今回の『敵』も、今までの彼の映画化作品とはまた違ったジャンルの映画だった。

この映画の主人公はフランス近代演劇史を専門とする元大学教授。妻・信子に先立たれ、都内の山の手にある実家の古民家で一人慎ましく暮らしている。講演や執筆で僅かな収入を得ながら、預貯金が後何年持つのか、それが尽きたら終わりを迎えようと計算しながら、来るべき日に向かっておだやかに暮らしている。老いさらばえて終わりの見えない醜態を晒すよりも、しっかりと終わりを決めて、それまでの日々の生活を充実させようと考えている。
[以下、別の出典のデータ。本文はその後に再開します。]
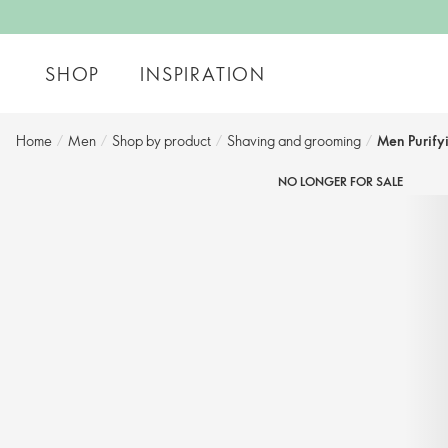
SHOP
INSPIRATION
Home
/
Men
/
Shop by product​
/
Shaving and grooming​
/
Men Purify
NO LONGER FOR SALE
だがそんなある日、パソコンの画面に「敵がやって来る」と不穏なメッセージが流れてくる。

「敵」ってなんだろう? がこの映画の大きなポイントになる。それは監督の吉田大八もコメントしている。この映画に出てくる元大学教授の夢の中に、「敵」とはメタファーだ、と云うシーンがあるので、それは単純な外から来る「敵」ではなくて、おそらくは元大学教授に迫りくる「老い」から来る「敵」としか考えられなかった。

映画は後半に向けて、現実とも夢とも判断がつかないシーンが増えていく。「老い」には「認知」に問題が生じることも含まれるので、そこを象徴したシーンに見えなくもない。元大学教授も、自分なりの理想的な老後を計画していても、そこまで考えが及んでいなかった「敵」によって大きく生活が乱されてしまう。老いると云うことは、どんなに抗っても、醜態を晒すことなんだろうとおもう。

とても映像化に向いている作品に見えるけれど、筒井康隆のコメントに「すべてにわたり映像化不可能と思っていたものを、すべてにわたり映像化を実現していただけた。」とあった。え? 小説ではどんな文章表現をしているんだろう?